Он быстро поднял обе руки и повернул зеркальце над головой. Они уже прошли, но он узнал тяжелый зад санитарки: это была Даррье.

– Ты когда сбреешь свою бороду? – крикнул он ей.

– Как только ты отрежешь свои шары! – ответил удаляющийся голос Даррье.

Он радостно засмеялся: Жаннин не любила грубости.

– Скоро меня увезут назад?

Он увидел руку Жаннин, рука порылась в кармане белого халата и извлекла оттуда часы.

– Еще минут пятнадцать. Вам скучно?

– Нет.

Он никогда не скучал. Цветочные горшки не скучают. Когда светит солнце, их выставляют наружу, а потом с наступлением вечера возвращают обратно. У них никогда не спрашивают их мнения, они ничего не должны решать, ничего не должны ждать. Как захватывающе впитывать воздух и свет всеми порами! Небо загремело, как гонг, и он увидел пять маленьких аспидных точек в форме треугольника, поблескивавших меж двух облаков. Он вытянулся, и у него задвигались большие пальцы ног: звук приходил большими медными слоями, это было приятно и ласкающе, это походило на запах хлороформа, когда усыпляют на большом операционном столе. Жаннин вздохнула, и он исподтишка посмотрел на нее; она подняла голову и казалась встревоженной, определенно, что-то ее беспокоило. «А! Вспомнил: скоро будет война». Он улыбнулся.

– Значит, – сказал он, немного повернув шею, – ходячие решились начать свою войну.

– Напоминаю, – сухо ответила она. – Если вы будете так говорить, я больше не буду вам отвечать.

Он замолчал, у него было много времени, самолет гудел в его ушах, он себя хорошо чувствовал, молчание его не раздражает.

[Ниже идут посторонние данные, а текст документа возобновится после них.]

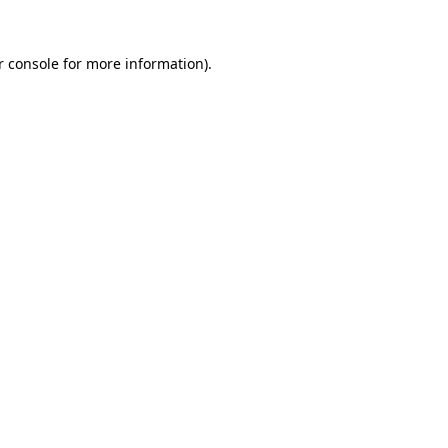
r console for more information)
.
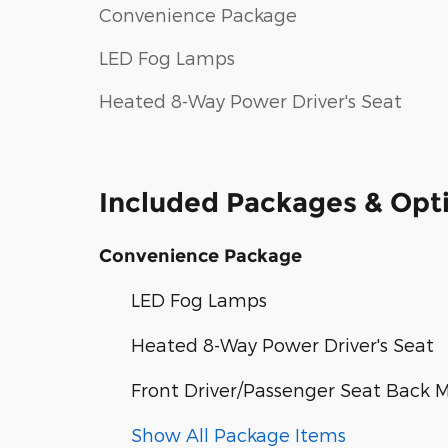
Convenience Package
LED Fog Lamps
Heated 8-Way Power Driver's Seat
Included Packages & Opt
Convenience Package
LED Fog Lamps
Heated 8-Way Power Driver's Seat
Front Driver/Passenger Seat Back 
Show All Package Items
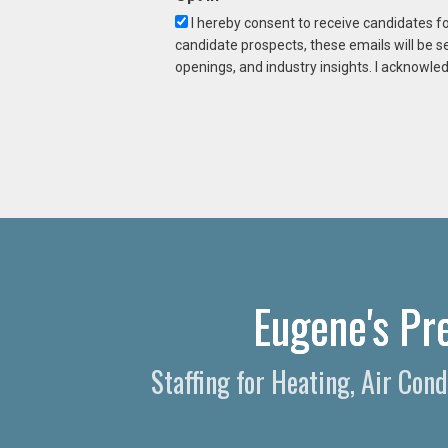
I hereby consent to receive candidates f
candidate prospects, these emails will be s
openings, and industry insights. I acknowled
Eugene's Pr
Staffing for Heating, Air Con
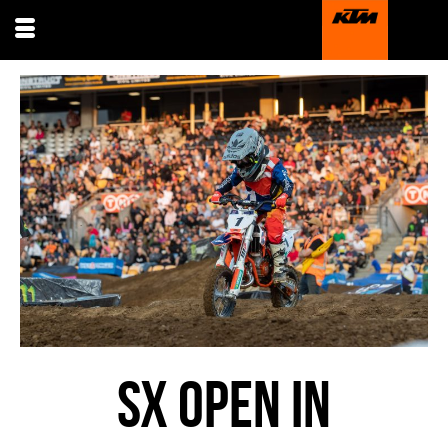
SX OPEN IN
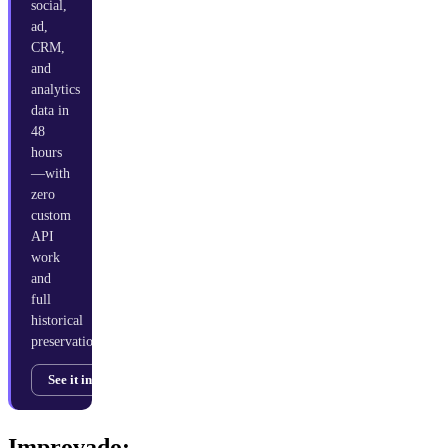
social,
ad,
CRM,
and
analytics
data in
48
hours
—with
zero
custom
API
work
and
full
historical
preservation.
See it in action →
Improvado:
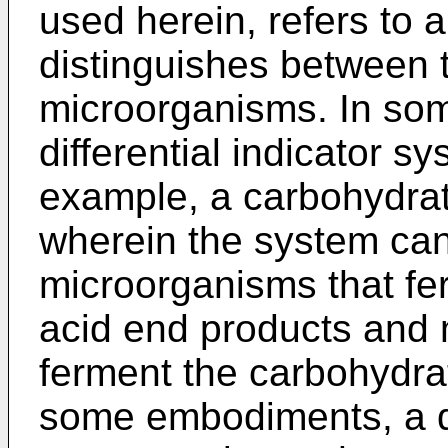
used herein, refers to 
distinguishes between 
microorganisms. In so
differential indicator 
example, a carbohydrat
wherein the system can
microorganisms that fe
acid end products and 
ferment the carbohydrat
some embodiments, a di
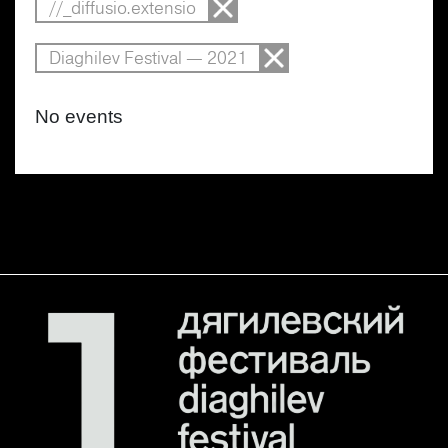
//_diffusio.extensio
Diaghilev Festival — 2021
No events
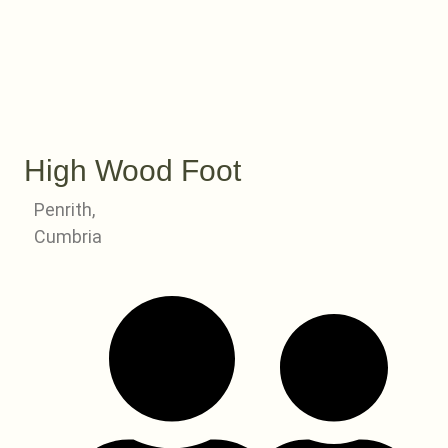
High Wood Foot
Penrith,
Cumbria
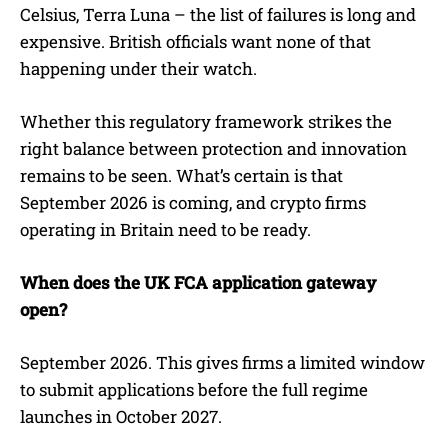
Celsius, Terra Luna – the list of failures is long and
expensive. British officials want none of that
happening under their watch.
Whether this regulatory framework strikes the
right balance between protection and innovation
remains to be seen. What’s certain is that
September 2026 is coming, and crypto firms
operating in Britain need to be ready.
When does the UK FCA application gateway
open?
September 2026. This gives firms a limited window
to submit applications before the full regime
launches in October 2027.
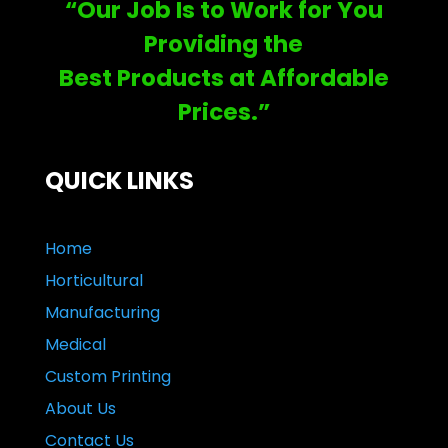
“Our Job Is to Work for You
Providing the
Best Products at Affordable
Prices.”
QUICK LINKS
Home
Horticultural
Manufacturing
Medical
Custom Printing
About Us
Contact Us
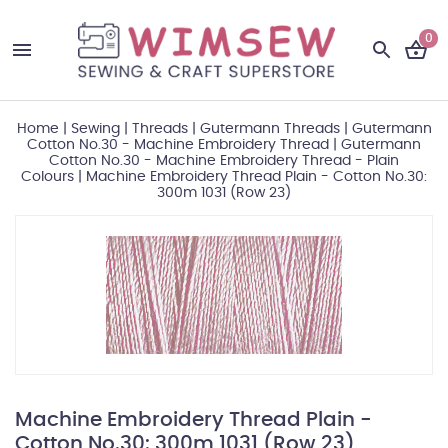
0
Home
|
Sewing
|
Threads
|
Gutermann Threads
|
Gutermann
Cotton No.30 - Machine Embroidery Thread
|
Gutermann
Cotton No.30 - Machine Embroidery Thread - Plain
Colours
|
Machine Embroidery Thread Plain - Cotton No.30:
300m 1031 (Row 23)
Machine Embroidery Thread Plain -
Cotton No.30: 300m 1031 (Row 23)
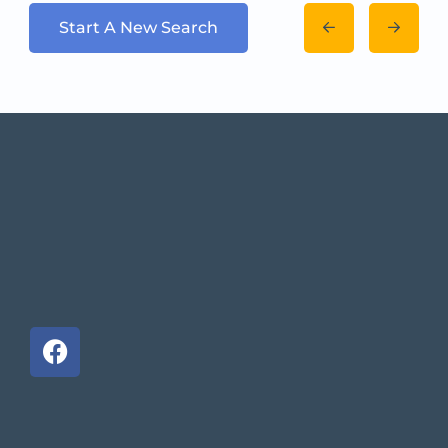
Start A New Search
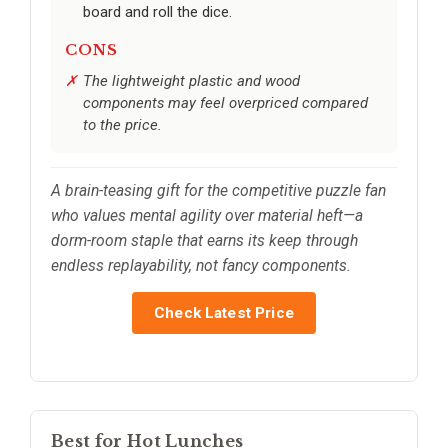
board and roll the dice.
CONS
The lightweight plastic and wood
components may feel overpriced compared
to the price.
A brain-teasing gift for the competitive puzzle fan
who values mental agility over material heft—a
dorm-room staple that earns its keep through
endless replayability, not fancy components.
Check Latest Price
Best for Hot Lunches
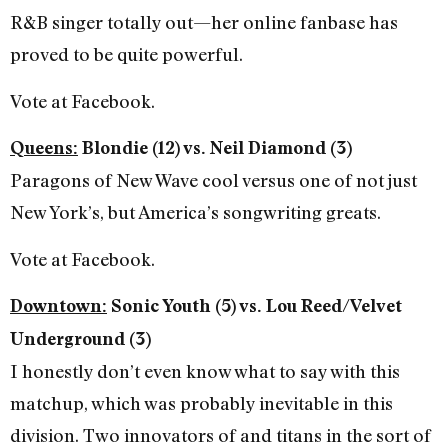
R&B singer totally out—her online fanbase has
proved to be quite powerful.
Vote at Facebook.
Queens:
Blondie (12) vs. Neil Diamond (3)
Paragons of New Wave cool versus one of not just
New York’s, but America’s songwriting greats.
Vote at Facebook.
Downtown:
Sonic Youth (5) vs. Lou Reed/Velvet
Underground (3)
I honestly don’t even know what to say with this
matchup, which was probably inevitable in this
division. Two innovators of and titans in the sort of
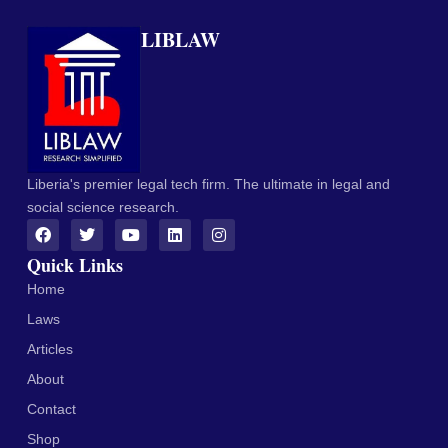
LIBLAW
Liberia's premier legal tech firm. The ultimate in legal and
social science research.
Quick Links
Home
Laws
Articles
About
Contact
Shop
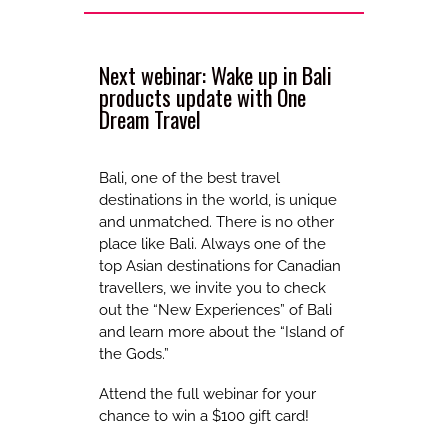
Next webinar: Wake up in Bali
products update with One
Dream Travel
Bali, one of the best travel
destinations in the world, is unique
and unmatched. There is no other
place like Bali. Always one of the
top Asian destinations for Canadian
travellers, we invite you to check
out the “New Experiences” of Bali
and learn more about the “Island of
the Gods.”
Attend the full webinar for your
chance to win a $100 gift card!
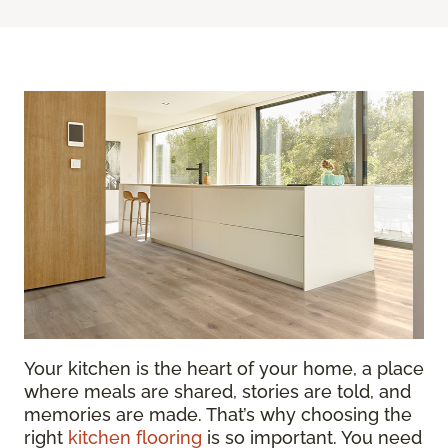
Your kitchen is the heart of your home, a place
where meals are shared, stories are told, and
memories are made. That’s why choosing the
right
kitchen flooring
is so important. You need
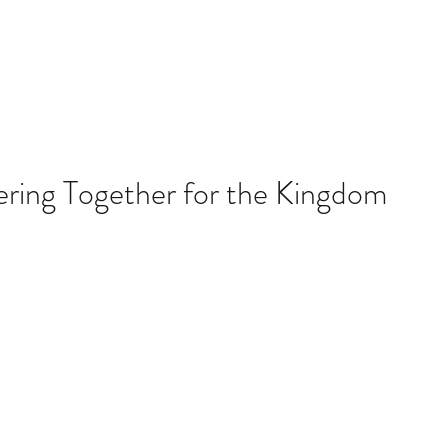
About Us
ering Together for the Kingdom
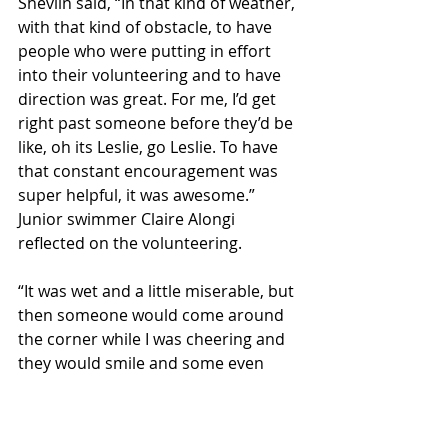
Shevlin said, “In that kind of weather, 
with that kind of obstacle, to have 
people who were putting in effort 
into their volunteering and to have 
direction was great. For me, I’d get 
right past someone before they’d be 
like, oh its Leslie, go Leslie. To have 
that constant encouragement was 
super helpful, it was awesome.” 
Junior swimmer Claire Alongi 
reflected on the volunteering. 
“It was wet and a little miserable, but 
then someone would come around 
the corner while I was cheering and 
they would smile and some even 
said thank you. And that pretty much 
made up for all the rain.”
Sports & Rec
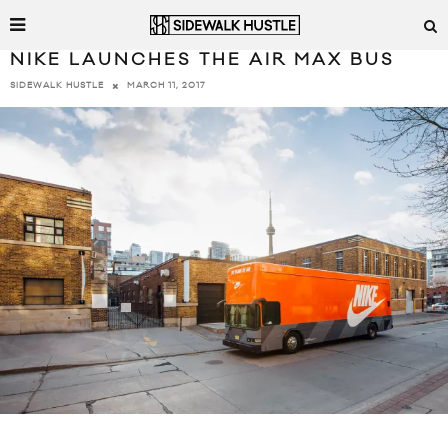
NIKE LAUNCHES THE AIR MAX BUS
MARCH 11, 2017
SIDEWALK HUSTLE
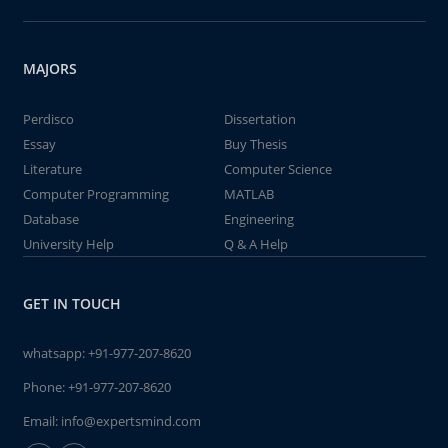
MAJORS
Perdisco
Dissertation
Essay
Buy Thesis
Literature
Computer Science
Computer Programming
MATLAB
Database
Engineering
University Help
Q & A Help
GET IN TOUCH
whatsapp:
+91-977-207-8620
Phone:
+91-977-207-8620
Email:
info@expertsmind.com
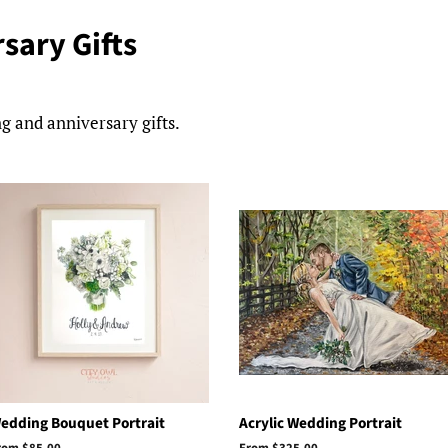
sary Gifts
g and anniversary gifts.
edding Bouquet Portrait
Acrylic Wedding Portrait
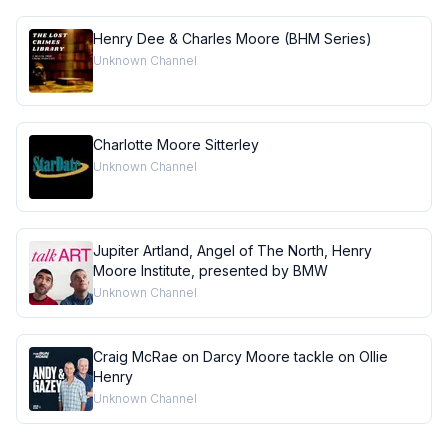
Henry Dee & Charles Moore (BHM Series)
Unknown Channel
Charlotte Moore Sitterley
Unknown Channel
Jupiter Artland, Angel of The North, Henry
Moore Institute, presented by BMW
Unknown Channel
Craig McRae on Darcy Moore tackle on OIlie
Henry
Unknown Channel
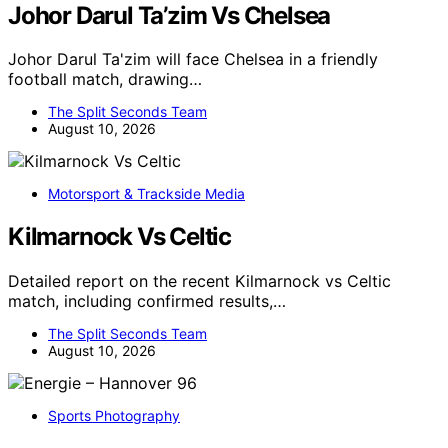
Johor Darul Ta’zim Vs Chelsea
Johor Darul Ta'zim will face Chelsea in a friendly
football match, drawing…
The Split Seconds Team
August 10, 2026
Motorsport & Trackside Media
Kilmarnock Vs Celtic
Detailed report on the recent Kilmarnock vs Celtic
match, including confirmed results,…
The Split Seconds Team
August 10, 2026
Sports Photography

Она не могла сопротивляться, ходячие всегда обеспокоены, им нужно говорить, двигаться: наконец она не выдержала:

– Боюсь, что вы правы: скоро будет война.

Она выглядела, как в операционные дни, – одновременно разнесчастным ребенком и старшей медсестрой. Когда она вошла в самый первый день и сказала ему: «Приподнимитесь, я уберу судно», у нее был именно такой вид. Он потел, чувствовал собственный запах, отвратительный запах кожевенного завода, а она стояла, все понимающая и незнакомая, она протягивала к нему роскошные руки и выглядела именно так, как сегодня.

Он слегка облизнул губы: с тех пор он попортил ей немало крови. Он сказал ей:

– У вас такой взволнованный вид…

– Еще бы!

– А вам-то что до этой войны? Вас это не касается.

Она отвернулась и с раздражением похлопала по краю фиксатора. К чему ей расстраиваться из-за войны? Ее профессия – ухаживать за больными.

– А мне плевать на войну, – сказал он.

– Зачем вы притворяетесь злым? – мягко сказала она. – Вы же не хотите, чтобы Францию разгромили.

– Мне это безразлично.

– Месье Шарль! Когда вы такой, вы меня пугаете.

– Я же не виноват, что я нацист, – ухмыльнулся он.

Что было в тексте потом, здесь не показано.